Good eye, double N double U Tee. That's known as a "high beta". Think of beta as a multiplier. The S&P 500 has a multiplier of 1.0. If a stock, mutual fund, ETF, or index has a higher beta (for instance 1.2), then you would expect it to go up 20% more than the S&P when the market goes higher, and fall 20% more when the market goes lower. That's why I like to use the S Fund when my timing system moves to a buy signal, and go to the G Fund when it goes to a sell signal. That helps me take advantage of the upside as much as possible.
 
Just for clarification, lagging indicators can't pull the index down, the tail does not wag the dog. :)

JTH, technically you are correct. My point was that if you observe the MACD and especially the Stochastics indicators, their slopes are heading downward much faster than the underlying security, hence the pulldown observation.

I like to visualize the Stochastics as the position of the "gas pedal", the MACD as the "tachometer", and the underlying security as the "relative speed of the vehicle". But that's just because I'm a car racing nut. Go figure. :toung:
 
Too bad, so sad...

Headline: An Iranian man has blown off his own legs and wounded at least four other people in grenade attacks in Bangkok, according to the police...

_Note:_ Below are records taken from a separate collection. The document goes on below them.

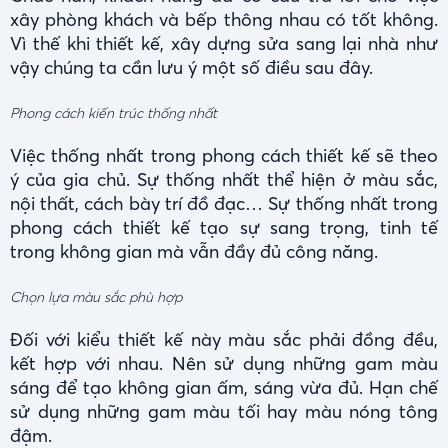
xây phòng khách và bếp thông nhau có tốt không.
Vì thế khi thiết kế, xây dựng sửa sang lại nhà như
vậy chúng ta cần lưu ý một số điều sau đây.
Phong cách kiến trúc thống nhất
Việc thống nhất trong phong cách thiết kế sẽ theo
ý của gia chủ. Sự thống nhất thể hiện ở màu sắc,
nội thất, cách bày trí đồ đạc… Sự thống nhất trong
phong cách thiết kế tạo sự sang trọng, tinh tế
trong không gian mà vẫn đầy đủ công năng.
Chọn lựa màu sắc phù hợp
Đối với kiểu thiết kế này màu sắc phải đồng đều,
kết hợp với nhau. Nên sử dụng những gam màu
sáng để tạo không gian ấm, sáng vừa đủ. Hạn chế
sử dụng những gam màu tối hay màu nóng tông
đậm.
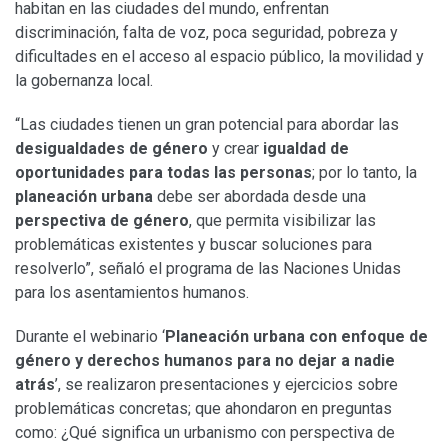
habitan en las ciudades del mundo, enfrentan
discriminación, falta de voz, poca seguridad, pobreza y
dificultades en el acceso al espacio público, la movilidad y
la gobernanza local.
“Las ciudades tienen un gran potencial para abordar las
desigualdades de género
y crear
igualdad de
oportunidades para todas las personas
; por lo tanto, la
planeación urbana
debe ser abordada desde una
perspectiva de género
, que permita visibilizar las
problemáticas existentes y buscar soluciones para
resolverlo”, señaló el programa de las Naciones Unidas
para los asentamientos humanos.
Durante el webinario ‘
Planeación urbana con enfoque de
género y derechos humanos para no dejar a nadie
atrás
’, se realizaron presentaciones y ejercicios sobre
problemáticas concretas; que ahondaron en preguntas
como: ¿Qué significa un urbanismo con perspectiva de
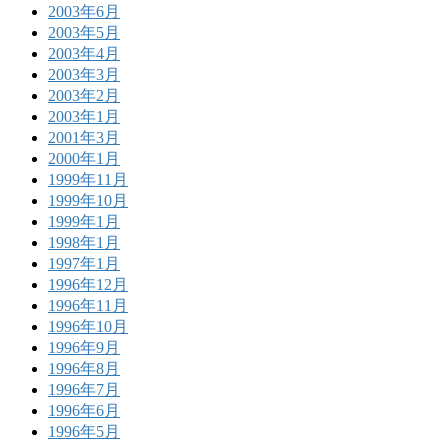
2003年6月
2003年5月
2003年4月
2003年3月
2003年2月
2003年1月
2001年3月
2000年1月
1999年11月
1999年10月
1999年1月
1998年1月
1997年1月
1996年12月
1996年11月
1996年10月
1996年9月
1996年8月
1996年7月
1996年6月
1996年5月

...enjoy your misery, scumbag.
 
I like to visualize the Stochastics as the position of the "gas pedal", the MACD as the "tachometer", and the underlying security as the "relative speed of the vehicle". But that's just because I'm a car racing nut. Go figure. :toung:

Good example, what's the Tranny?
 
Apple (AAPL) is now testing a key resistance line that has had negative implications for the stock (and the S&P 500) since 1995.

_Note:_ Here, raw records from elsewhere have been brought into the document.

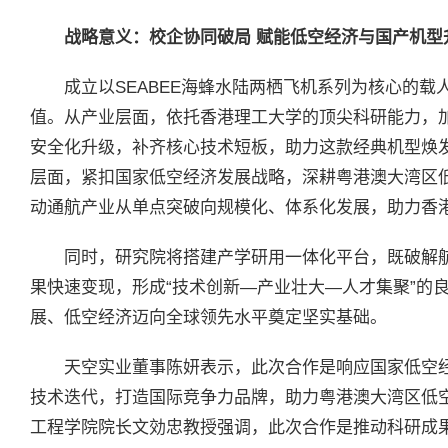
战略意义：校企协同破局 赋能低空经济与国产机型
成立以SEABEE海蜂水陆两栖飞机系列为核心的
值。从产业层面，依托香港理工大学的顶尖科研能力，加
安全化升级，补齐核心技术短板，助力这款经典机型焕
层面，紧扣国家低空经济发展战略，深耕粤港澳大湾区
动通航产业从单点突破向规模化、体系化发展，助力香
同时，研究院将搭建产学研用一体化平台，既破解
果快速变现，形成“技术创新—产业壮大—人才集聚”的
展、低空经济迈向全球领先水平奠定坚实基础。
天空实业董事陈妍表示，此次合作是响应国家低空经
技术迭代，打造国际竞争力品牌，助力粤港澳大湾区低
工程学院院长文効忠教授强调，此次合作是推动科研成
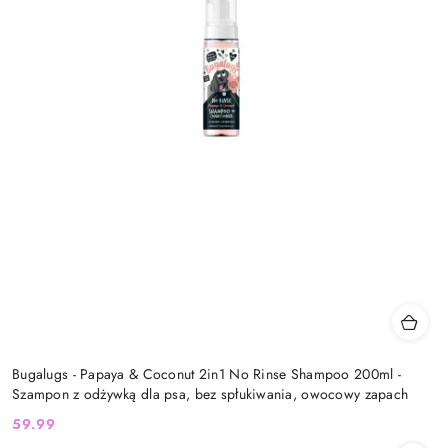
Bugalugs - Papaya & Coconut 2in1 No Rinse Shampoo 200ml -
Szampon z odżywką dla psa, bez spłukiwania, owocowy zapach
59.99
Cena:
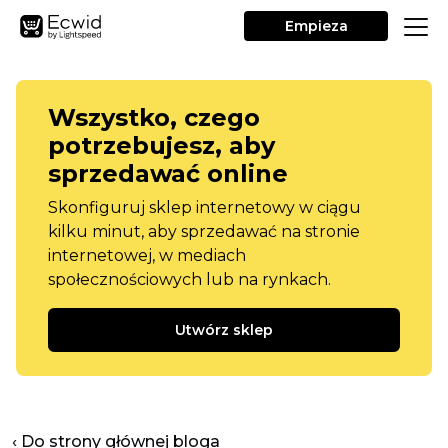
Empieza
Wszystko, czego
potrzebujesz, aby
sprzedawać online
Skonfiguruj sklep internetowy w ciągu
kilku minut, aby sprzedawać na stronie
internetowej, w mediach
społecznościowych lub na rynkach.
Utwórz sklep
‹ Do strony głównej bloga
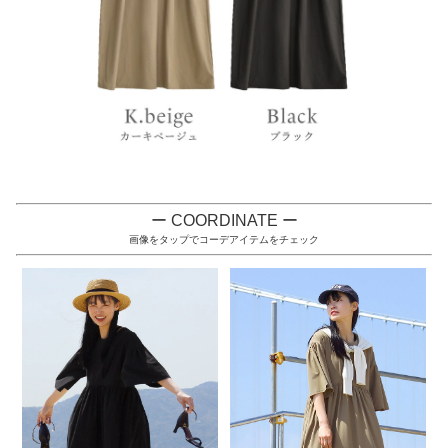
ー COORDINATE ー
画像をタップでコーデアイテムをチェック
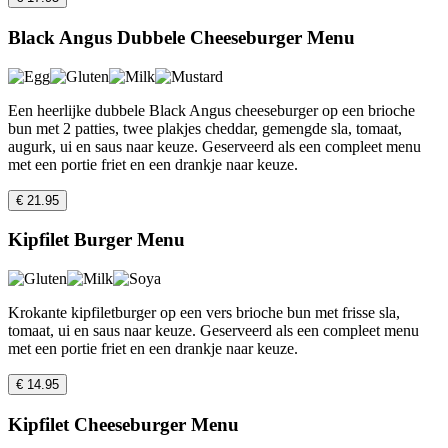
Black Angus Dubbele Cheeseburger Menu
Een heerlijke dubbele Black Angus cheeseburger op een brioche
bun met 2 patties, twee plakjes cheddar, gemengde sla, tomaat,
augurk, ui en saus naar keuze. Geserveerd als een compleet menu
met een portie friet en een drankje naar keuze.
€ 21.95
Kipfilet Burger Menu
Krokante kipfiletburger op een vers brioche bun met frisse sla,
tomaat, ui en saus naar keuze. Geserveerd als een compleet menu
met een portie friet en een drankje naar keuze.
€ 14.95
Kipfilet Cheeseburger Menu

http://blog.kimblechartingsolutions.com/wp-content/uploads/2012/02/applelongtermresistancefeb131.gif

If I held AAPL, (which I currently don't), I'd be dumping it like a hot potatoe at these prices ($505/share).

Yeah yeah yeah, I know, blowout earnings, new products, etc., etc. Doesn't matter. It's gone too far, too fast. Get ready for a correction.

With AAPL now being the largest corporation on earth, when it falls, it will take the S&P and NASDAQ with it.